Typically, clinical features, such as fever, headache, and local neurological disorders, have been observed to occur between 25 and 90 days after ICH.9) These features appear in less than half of the abscess patients.11) Therefore, a sudden appearance of fever and focal neurologic deficits in patients who are in the resolving or resolution phase of ICH, could indicate a brain abscess. Further, contrast enhanced CT should be considered when fever or neurologic deterioration occurs in patients recovering after cerebral stroke.9) Since 1975, several studies have supported the non-surgical treatment of brain abscess. However, these treatments have disadvantages owing to the side effects caused by long-term administration of empirical antibiotics.

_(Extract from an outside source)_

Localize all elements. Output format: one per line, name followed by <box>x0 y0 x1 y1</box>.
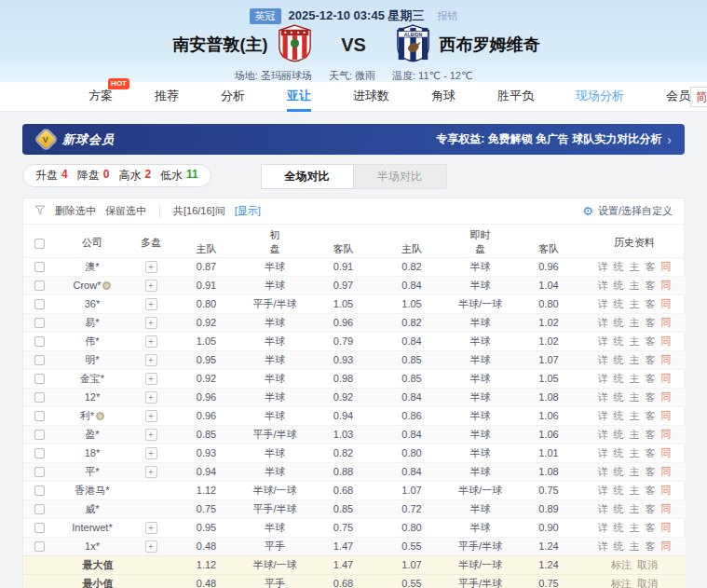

Except for staging of encephalitis, surgical drain or resection can shorten the duration of antibiotic administration, reduce the mass effect of abscess, and facilitate pathogen confirmation and antibiotic selection.5) Mamelak et al.7) stated that aggressive surgical drainage and 6-8 weeks of intravenous antibiotics after operation is important. It is also necessary to perform a CT scan every 2 weeks to monitor the progression or failure of resolution of the abscess.7) CT studies are currently becoming increasingly available, and stereotactic surgical techniques are being further developed. Additionally, empirical antibiotics have also been developed greatly. Hence, de-bulking by aspirating abscesses in combination with antibiotic administration can be a preferred treatment plan. Aspiration through stereotactic surgery may be a good choice if the brain abscesses are multiple or are difficult to access using open surgery, such as in the brain stem or eloquent area.3)
CONCLUSION
Brain abscess after untreated ICH is an extremely rare complication, which can be determined based on other infectious conditions of the patient. Transition to brain abscess should be considered when neurologically and clinically exacerbated symptoms are observed with or without fever following ICH. Contrast-enhanced CT, MRI scan and laboratory biomarkers are useful for the early diagnosis of brain abscess and can also eliminate potential risk factors of fatal conditions. Surgery combined with antibiotic administration is the best treatment for this pathological condition. Furthermore, this disease condition should be diagnosed early to ensure proper management and lower mortality and morbidity.
Disclosure
The authors report no conflict of interest concerning the materials or methods used in this study or the findings specified in this paper.